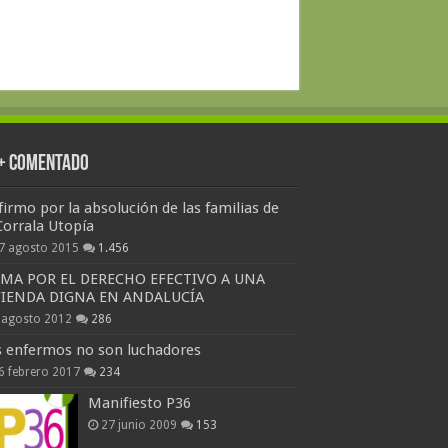
 + Comentado
firmo por la absolución de las familias de
Corrala Utopía
7 agosto 2015
1.456
RMA POR EL DERECHO EFECTIVO A UNA
VIENDA DIGNA EN ANDALUCÍA
 agosto 2012
286
s enfermos no son luchadores
6 febrero 2017
234
Manifiesto P36
27 junio 2009
153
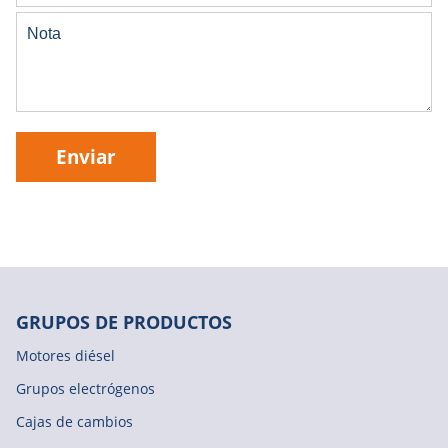
Enviar
GRUPOS DE PRODUCTOS
Motores diésel
Grupos electrógenos
Cajas de cambios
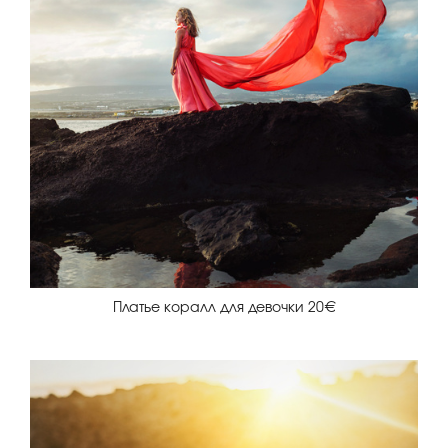
Платье коралл для девочки 20€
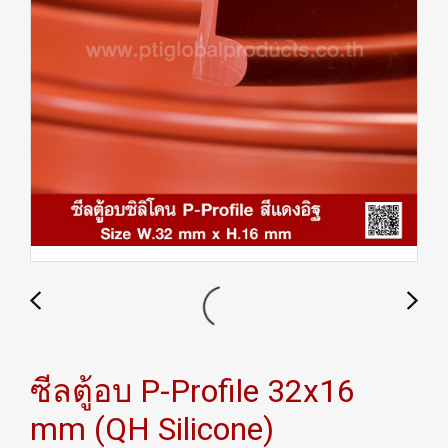
ซีลตู้อบ P-Profile 32x16
mm (QH Silicone)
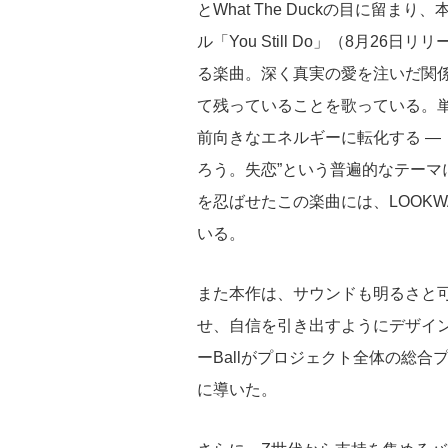
とWhat The Duckの目に留
ル「You Still Do」（8月
る楽曲。深く真実の愛を注いだ関
て残っていることを歌っている。
前向きなエネルギーに転化する ― 
ろう。失恋”という普遍的なテー
を忍ばせたこの楽曲には、LOOK
いる。
また本作は、サウンドも明るさと
せ、自信を引き出すようにデザイン
ーBallがプロジェクト全体の総合
に導いた。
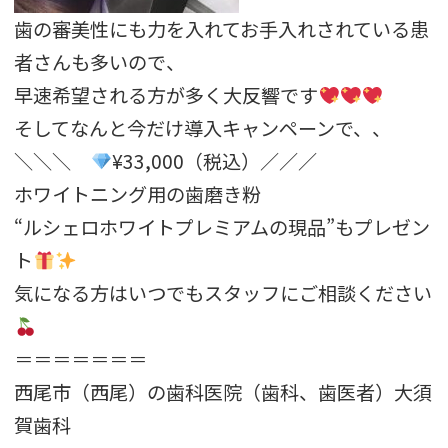
歯の審美性にも力を入れてお手入れされている患
者さんも多いので
、
早速希望される方が多く大反響です
そしてなんと今だけ導入キャンペーンで、、
＼＼＼
¥33,000（税込）／／／
ホワイトニング用の歯磨き粉
“ルシェロホワイトプレミアムの現品”もプレゼン
ト
気になる方はいつでもスタッフにご相談ください
＝＝＝＝＝＝＝
西尾市（西尾）の歯科医院（歯科、歯医者）大須
賀歯科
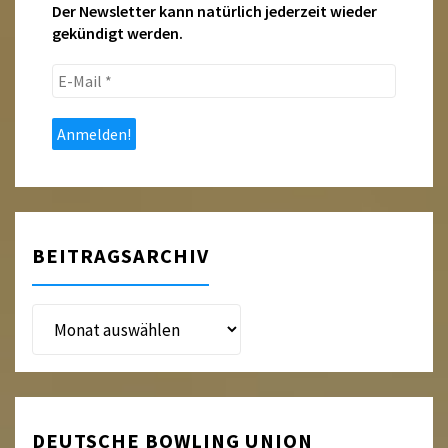
Der Newsletter kann natürlich jederzeit wieder
gekündigt werden.
E-
Mail
*
BEITRAGSARCHIV
Beitragsarchiv
DEUTSCHE BOWLING UNION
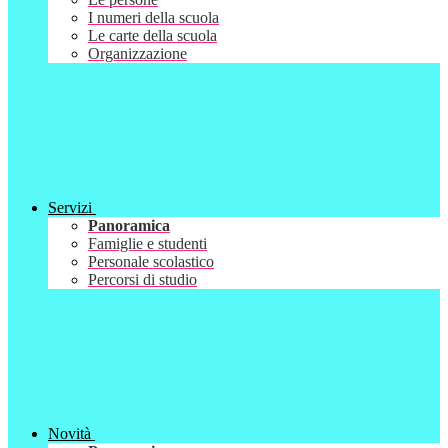
I numeri della scuola
Le carte della scuola
Organizzazione
Servizi
Panoramica
Famiglie e studenti
Personale scolastico
Percorsi di studio
Novità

▶ **Try it**
Given the entries above, say how many lines include the word "scuola", and write nothing besides the number.

▶ **Your solution**
2